In epoca recente il Giappone è venuto meno ai dettami pacifisti scritti sulla carta costituzionale ed il paese si è trovato a supportare gli interventi in Afghanistan ed Iraq, soprattutto, sottolinea l’autore, per far fronte all’ascesa economica e politica della Cina ed in risposta alle minacce provenienti dalla Corea del Nord e dalla Russia.
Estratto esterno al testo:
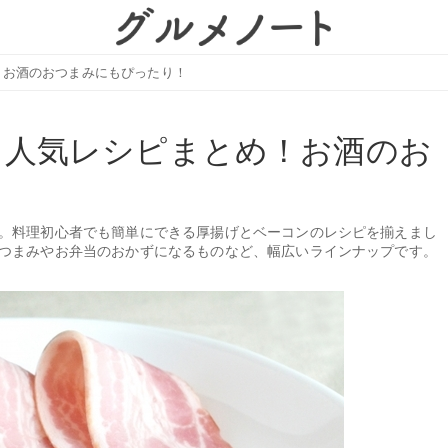
！お酒のおつまみにもぴったり！
る人気レシピまとめ！お酒のお
。料理初心者でも簡単にできる厚揚げとベーコンのレシピを揃えまし
つまみやお弁当のおかずになるものなど、幅広いラインナップです。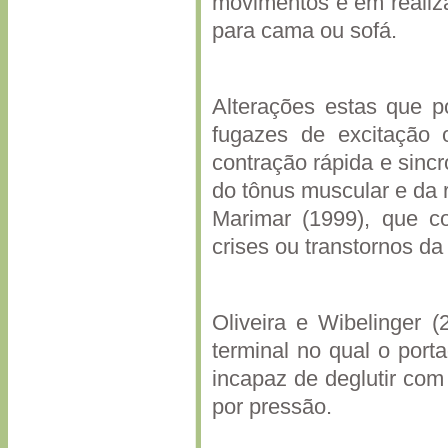
movimentos e em realiza
para cama ou sofá.
Alterações estas que 
fugazes de excitação
contração rápida e sinc
do tônus muscular e da 
Marimar (1999), que c
crises ou transtornos d
Oliveira e Wibelinger 
terminal no qual o port
incapaz de deglutir com
por pressão.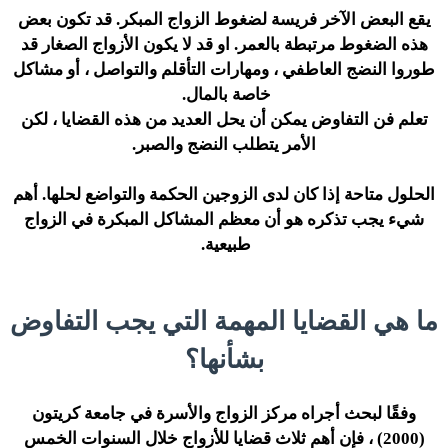
يقع البعض الآخر فريسة لضغوط الزواج المبكر. قد تكون بعض
هذه الضغوط مرتبطة بالعمر. او قد لا يكون الأزواج الصغار قد
طوروا النضج العاطفي ، ومهارات التأقلم والتواصل ، أو مشاكل
خاصة بالمال.
تعلم فن التفاوض يمكن أن يحل العديد من هذه القضايا ، لكن
الأمر يتطلب النضج والصبر.
الحلول متاحة إذا كان لدى الزوجين الحكمة والتواضع لحلها. أهم
شيء يجب تذكره هو أن معظم المشاكل المبكرة في الزواج
طبيعية.
ما هي القضايا المهمة التي يجب التفاوض
بشأنها؟
وفقًا لبحث أجراه مركز الزواج والأسرة في جامعة كريتون
(2000) ، فإن أهم ثلاث قضايا للأزواج خلال السنوات الخمس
In Conan il ragazzo del futuro (Mirai shōnen Konan, 1978, 26 episodi), serie ispirata a The Incredible Tide (1970) di Alexader Key, emergono i nuclei tematici che saranno poi ricorrenti nelle opere del regista: l’ambientalismo, l’antimilitarismo, il volo, l’amore portatore di serenità… La serie riflette sulle tragedie della Seconda guerra mondiale e ciò che viene raccontato in forma fantascientifica è il dopoguerra del Giappone in cui Conan e Lana si trovano a dover ricostruire il mondo.
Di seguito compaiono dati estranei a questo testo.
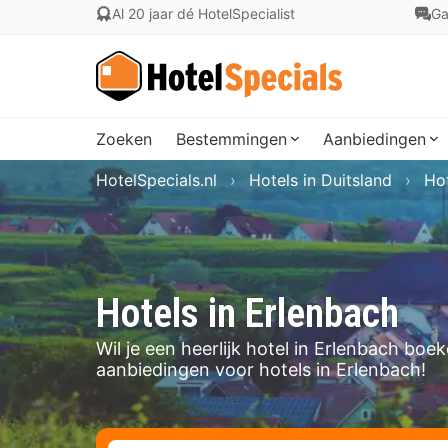
Al 20 jaar dé HotelSpecialist
Ga
Zoeken
Bestemmingen
Aanbiedingen
HotelSpecials.nl
Hotels in Duitsland
Ho
Hotels in Erlenbach
Wil je een heerlijk hotel in Erlenbach bo
aanbiedingen voor hotels in Erlenbach!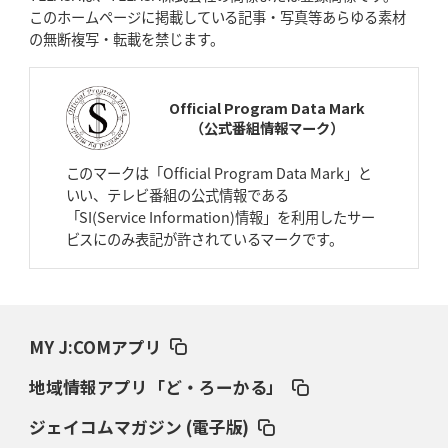
このホームページに掲載している記事・写真等あらゆる素材
た空間」
の無断複写・転載を禁じます。
2026年4月9日(木)更新
スティーラーズ、名門復活の足音
指揮官求める「ディフェンスの質」
Official Program Data Mark
（公式番組情報マーク）
2026年4月2日(木)更新
スピアーズ、王者撃破で再奪首
V奪還で守備の“恩師”に花道を
このマークは「Official Program Data Mark」と
いい、テレビ番組の公式情報である
2026年3月26日(木)更新
「SI(Service Information)情報」を利用したサー
AZ-COM丸和、リーグワンへ参入決定
「フィールド丸ごと計測機器」の
ビスにのみ表記が許されているマークです。
斬新性
2026年3月19日(木)更新
ワイルドナイツ、土壇場逆転の背景
稲垣啓太「特別なことはやらない」
MY J:COMアプリ
2026年3月12日(木)更新
地域情報アプリ「ど・ろーかる」
ダイナボアーズ、“逆輸入SO”三宅駿
「ニュージーランドのフレア（閃
き）」
ジェイコムマガジン (電子版)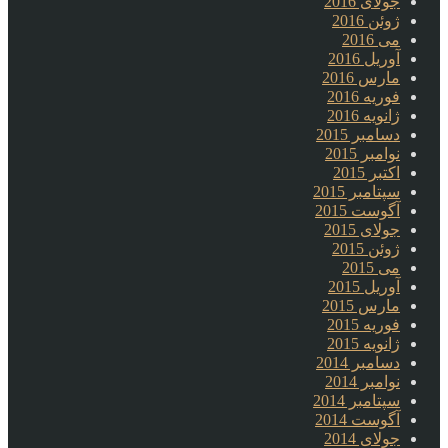
جولای 2016
ژوئن 2016
می 2016
آوریل 2016
مارس 2016
فوریه 2016
ژانویه 2016
دسامبر 2015
نوامبر 2015
اکتبر 2015
سپتامبر 2015
آگوست 2015
جولای 2015
ژوئن 2015
می 2015
آوریل 2015
مارس 2015
فوریه 2015
ژانویه 2015
دسامبر 2014
نوامبر 2014
سپتامبر 2014
آگوست 2014
جولای 2014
Nell’ultimo lungometraggio realizzato dal giapponese si incrociano elementi onirici, ove tutto risulta possibile, con elementi di realtà, di una realtà che è anche dolore e tristezza. Il sogno consente al protagonista di superare i limiti ma questo sogno, nella realtà, finisce per essere strumentalizzato per fini militari. «Da Conan il ragazzo del futuro a Si alza il vento le convinzioni di Miyazaki sono rimaste le stesse: la pace deve necessariamente trionfare su tutto, poiché da essa dipende l’equilibrio del mondo. Ma da un’opera all’altra sono mutate le prospettive, l’amarezza e un pizzico di nostalgia hanno preso il sopravvento, divenendo così parti integranti di una visione che da utopica si è fatta leggermente più incrinata nella sua sublime ingenuità» (pp. 46-47). Proprio in un momento storico in cui il Giappone sta abbandonando quel pacifismo maturato dopo la tragedia della Seconda guerra mondiale, sostiene Fontana, occorre valorizzare l’impostazione pacifista di Miyazaki che con le sue opere immaginifiche è riuscito a trasmettere la visione del mondo di chi è stato testimone diretto degli orrori della guerra e non si è sottratto ad un’azione contestataria nei confronti di una società sempre meno propensa a far tesoro della storia e sempre più votata alla distruzione del pianeta. Tutto ciò viene dato a vedere, nei film, attraverso gli occhi innocenti dei bambini, attraverso il potere metaforico del linguaggio poetico che ribadisce la necessità di offrire ai bambini la possibilità di sognare e di essere ingenui.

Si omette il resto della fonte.